2人はスタンド席を離れ、フロアに出た。

非常階段に近く、人気のないラウンジのソファーの窓側にトオルを座らせ、銃を向けながら野見山も向かい合って座った。


SCREAMの3代目とCANDYのトップが全国大会の会場で再会し、膝を突き合わせている。


『暴走して爆発した奴がいたよなぁ。

俺は聞いたぜ、遥か彼方の暗闇から飛び散るような光が見えたと。噂では粉々になって死んだと聞いていたがな。

その光がもうここまで届いたとは・・・。月日が経つのは早いぜ。

それとも俺は亡霊を見たのか?』


『言ったろ。次会ったときは殺すと。息の根を止めてやるよ。』


『脱走か?』


『当たり前だ。』


『そんなに俺を殺したいか?』


『お前のことは忘れない。病院で散々コケにしてくれたからな。見つけ次第ブチ殺そうと思ってたよ。
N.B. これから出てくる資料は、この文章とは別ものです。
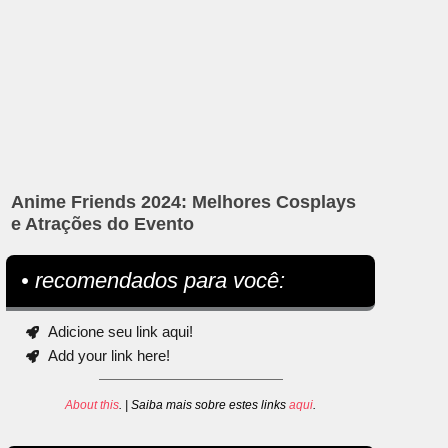
Anime Friends 2024: Melhores Cosplays
e Atrações do Evento
• recomendados para você:
Adicione seu link aqui!
Add your link here!
About this
. | Saiba mais sobre estes links
aqui
.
今日は大会を見に来た。あいつ等が泳ぐと聞いてな、一度見てみたかった。お前はまたチョッカイ出しに来たのかよ?』


『そんなところだな。ちなみにな、俺はお前に刺されて引退だ。おかげでSCREAMはもう壊滅状態だよ。』


『ほぉ。ま、俺にはCANDYがあるからよ。』


『ははっ。ウケルなお前。もう誰もいないぜ?』


『休止しているのか?』


『いや・・・CANDYはもう存在しないよ。あの1日で終わりだ。予定通りだったみたいだぞ。』


『何が言いたい?』


『ほんとバカだな。』


銃の高さが膝から胸の位置へと変わった。


スタンドの方から新記録が出た時のようなどよめきと、大きな歓声が聞こえてきた。


『言えや。』


『お友達に聞いてみろよ。もう皆知ってるぜ。』


瞬時に目の前の窓が赤く染まった。立ち上がって、高い位置からトオルの頭を1発撃った。

そんな映像が野見山の頭の中で流れた。


『お前はウソしか言わないから楽でいい。わかり易いね。』


野見山は目を細めてそう言った。本格的にキレ始めたように見える。

スイッチを入れてしまったことに気づいたトオルは苦い表情を浮かべた。

鼓動が高鳴り、額に汗が滲み出す。

野見山が奇妙な落ち着きを見せ始めた。

殺される。


『色んなものが終わる気がする。じゃ、ラスト行こうか。』


野見山がドカっと席を立った。

テーブルを払いのけ、横へブン投げると、

しっかりと握った拳銃を脳天に突き刺さる角度で構えた。


『粉々に飛び散るのはお前だ。』


トオルは虚勢を張り睨み付けていた目を閉じた。




『野見山君?』


トオルは再び目を開けると光恵が立っていた。トリガーを引く指がギリギリのところで止まった。


『野見山君なの?』


後ろ向きのまま答えた。


『そうだよ。』


『何してるのよ。何でここに来ちゃったのよ。アナタ自分のしてることがわかってる?』


『止めんのかよ?』


『当たり前じゃない。』


『もういい、会わなかったことにして去ってくれ。』


『何言ってるの、こっち向きなさい。』


野見山は振り返った。光恵はその表情に驚いた。お店で初めて会った時のような顔をしていた。

あの時の恐怖が再び蘇る。

自分の知らない野見山がそこにはいた。


野見山はトオルのへまわり拳銃を光恵に向けた。


『行ってくれ。』


『それはできない。』


『行けや。』


拳銃を振った。


光恵は恐怖で喋れなくなっていた。


『そういや聞いてくれたかい?何で淳がCANDYを始めたかをよ。』


『・・・』


『聞いたんだろ?』


光恵はチラリとトオルの顔を見た。トオルも閉じていた目を開けて、少し遅れて光恵の顔を見た。


『それは・・・、』


『野見山、銃をおろせ。話せないだろ。』


トオルがそう言うと、野見山はぶらりと手を下げた。




『淳君は私のことが好きで、凄いチームを作って私に見せたかったからよ。』


奥の非常階段で2つの足音が止まった。


50M自由形の決勝レースを終え、首からメダルをさげた杏とマリが立ち尽くしていた。